Vergangene Woche ereigneten sich gleich zwei tragische Jagdunfälle. Im Neckar-Odenwald-Kreis (Baden-Württemberg) wurde ein 60-Jähriger tödlich getroffen, in Niederösterreich (NÖ) ein 21-jährigen Treiber beide auf Drückjagden. Was genau in Baden-Württemberg geschah, ist weitestgehend unklar. Die Polizei gibt keine Auskünfte.
Mehr weiß man über das Geschehene aus dem Bezirk Mistelbach (NÖ): Ein leicht alkoholisierter (0,5 Promille) 55-jähriger Jäger gab den tödlichen Schuss ab.
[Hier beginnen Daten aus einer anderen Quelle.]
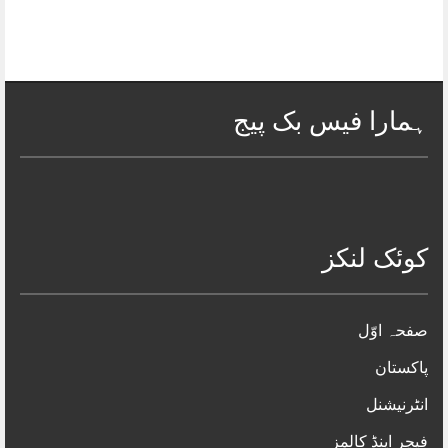
ہمارا فیس بک پیج
کوئک لنکز
صفحہ اوّل
پاکستان
انٹرنیشنل
فیچر اینڈ کالمز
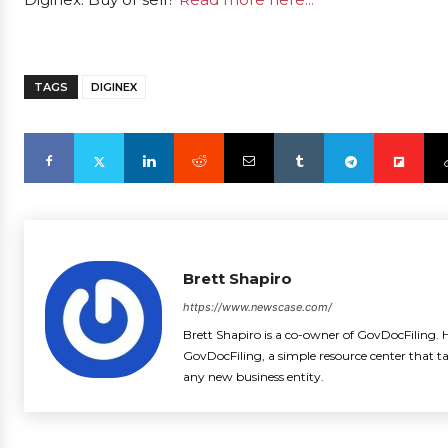
TAGS
DIGINEX
Brett Shapiro
https://www.newscase.com/
Brett Shapiro is a co-owner of GovDocFiling. H
GovDocFiling, a simple resource center that t
any new business entity.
Er übersah den jungen Mann, der während der Schussabgabe von Büschen verdeckt war.
Während sich in Deutschland die Jagdgegner in dubiosen Foren menschenverachtend äußern, fordert der Österreichische Tierschutzverband eine gesetzliche Null-Promille-Grenze, psychologische Tests und regelmäßige Augenkontrollen. Für den Oberösterreichischen Landesjägermeister, Josef Brandmayr, gehen diese Forderungen zu weit, wie der Österreichische Rundfunk (ORF) berichtet. Es werde trotz eines Alkoholverbotes keinen Garantieschein geben, dass keine Jagdunfälle mehr geschehen. Auch, weil der Großteil der Jägerschaft bereits auf Alkohol bei der Jagdausübung verzichtet.